Joining as People for the Ethical Treatment of Property Owners (PETPO), and represented by the Pacific Legal Foundation, residents filed suit, claiming that the “take” rule for the noncommercial, intrastate Utah prairie dog exceeds Congress’s power to regulate interstate commerce. Congress has the power to regulate “commerce among the states,” not species. PETPO’s suit argues that the ESA cannot reach activities that are intrastate and noncommercial—activities, for example, like filling holes in your lawn or otherwise developing land where prairie dogs might live. The federal district court agreed and therefore struck down the “take” regulation. The case is now before the Tenth Circuit Court of Appeals.

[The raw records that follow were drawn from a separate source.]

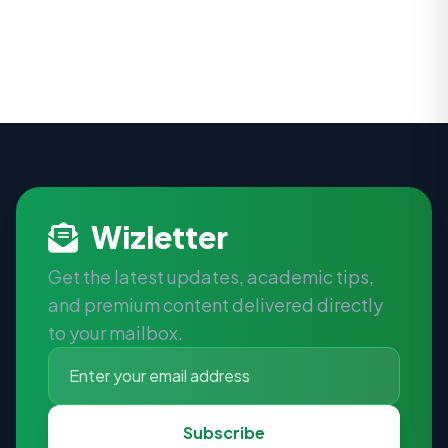
Wizletter
Get the latest updates, academic tips,
and premium content delivered directly
to your mailbox.
Subscribe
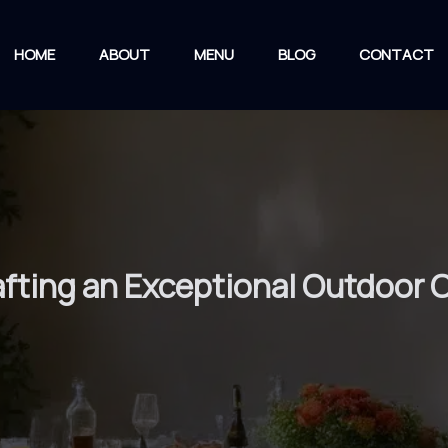
HOME
ABOUT
MENU
BLOG
CONTACT
rafting an Exceptional Outdoor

Joined by constitutional law professors Jonathan H. Adler, James L. Huffman, and Josh Blackman, the Cato Institute has filed a brief supporting the landowners. We argue, consistent with prior Supreme Court precedent, that the Constitution’s Commerce Clause affords Congress the power to regulate only items, channels, or instrumentalities of interstate commerce. If Congress wants to regulate activities that “substantially affect” interstate commerce, that power rests in the Necessary and Proper Clause, which gives Congress the means to regulate interstate commerce—provided those means are both necessary and proper. But the prohibited activities do not substantially affect interstate commerce. Moreover, the “take” rule is not necessary for regulating interstate commerce; Congress can regulate that commerce without prohibiting these residents from using their property. Nor is the rule proper since the power to regulate uses of property that do not affect interstate commerce belongs to the states. For those several reasons the “take” rule as applied to the Utah prairie dog exceeds the powers the Founders and the Founding generation delegated to Congress.